Of course, this is fed as a side dish to kibble.


----------



## Lilysmommy (Jan 7, 2009)

I second Immortalia's suggestion - I used to create big mixes of baby foods for Lily and freeze them into ice cube trays. She got about a tablespoon to a tablespoon and a half each night with her kibble, and she loved it. The mixes were a jar of meat with 3-4 veggies and one or two fruits mixed in. As long as there was a meat in there, she'd eat any combination of veggies and fruit, though I never did find a veggie that she'd eat fresh or cooked - though I admit I didn't really try very hard, since my family doesn't eat a lot of veggies, and I didn't want a lot of leftovers thrown away if she didn't like something. That's why I liked baby food so much.

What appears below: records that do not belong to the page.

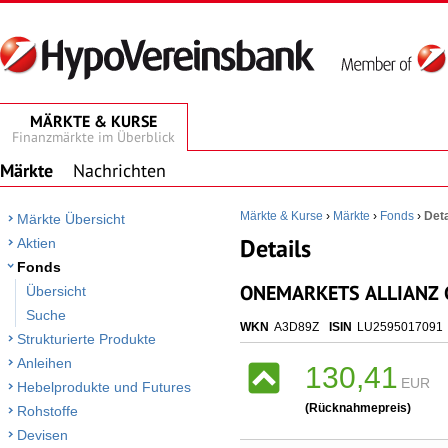
MÄRKTE & KURSE
Finanzmärkte im Überblick
Märkte
Nachrichten
Märkte & Kurse
›
Märkte
›
Fonds
›
Deta
Märkte Übersicht
Details
Aktien
Fonds
ONEMARKETS ALLIANZ G
Übersicht
Suche
WKN
A3D89Z
ISIN
LU2595017091
Strukturierte Produkte
Anleihen
130,41
EUR
Hebelprodukte und Futures
(Rücknahmepreis)
Rohstoffe
Devisen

And I completely agree with you about Mazuri insectivore diet, Gail - I looked it up and it has BHA and Ethoxyquin, both on the red-flag NO list.


----------



## RondackHiker (Jan 21, 2013)

I'm loving the baby food idea. I'm really worried about getting Knarla on a great diet. She had two years of the "never feed!" hedgie food and I know it likely has taken a toll on her. I want to give her a shot at a long life with a good food from here on out. But she won't eat veggies and the only fruit she's eaten is bananas. This sounds like a great way to into more into her. I'm also going to try feeding crickets and mealies some yummy stuff and see how that goes.


----------